Drone Photography in Grand Isle, LA

Grand Isle Beach Scenic ViewIn Louisiana, we don’t have many beaches. And the ones we do, well…..they’re a little different. Some might say that our beaches aren’t as pretty as the white sand beaches in Florida, and our water isn’t that crystal clear blue-green that you’ll see in some other locations. But everyone has their own definition of beauty right?

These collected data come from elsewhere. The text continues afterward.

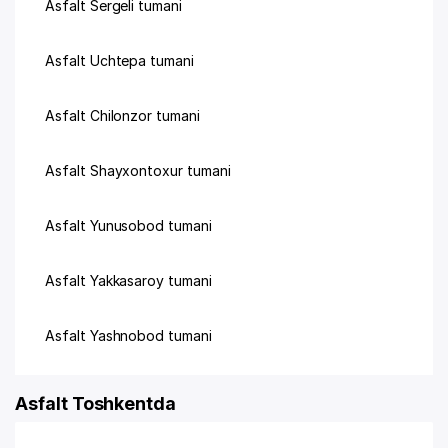
Asfalt Sergeli tumani
Asfalt Uchtepa tumani
Asfalt Chilonzor tumani
Asfalt Shayxontoxur tumani
Asfalt Yunusobod tumani
Asfalt Yakkasaroy tumani
Asfalt Yashnobod tumani
Asfalt Toshkentda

What we do have – that others don’t, is a rich coastal estuary. Grand Isle happens to be one of our primary defenses (a “barrier island”) of that coastal wetland estuary that is the breeding ground of an incredible amount of life that forms the foundation for sea life in the Gulf of Mexico.

The Mississippi River

It all starts with the largest river in North America, and the 15th largest river in the world by volume [1] – The Mississippi River. The mighty Mississippi is the reason for all of this brown water and muddy sand along our coast. It drains much of North America, carrying sediment and nutrients downstream into the Gulf of Mexico. Those nutrients feed bacteria and plankton, which in turn feeds larger sea life.

Grand Isle Marsh

Coastal Wetlands

Louisiana wetlands create a shallow water breeding ground for many of the fish local to the Gulf of Mexico area. Fish like speckled trout, redfish, sheepshead, drum, mullet, catfish, bass and many more – all spawn in or near these salt and brackish marshes.

Offshore Oil Platforms

South Timbalier Oil Platform

It’s vital to realize that the breeding grounds don’t stop at our barrier islands. The Mississippi River plays an important role in our offshore fishing, as do the many offshore oil and gas platforms that are plentiful along our coast. The platforms form very unique vertical reef structures that extend to harbor life from all levels of the water column. Unlike most natural reefs, an oil platform provides habitat that extends from top to bottom, housing shallow and deepwater life. The Mississippi River adds the fuel to this setup by feeding the microorganisms that inhabit these platforms and form the basis of our food chain.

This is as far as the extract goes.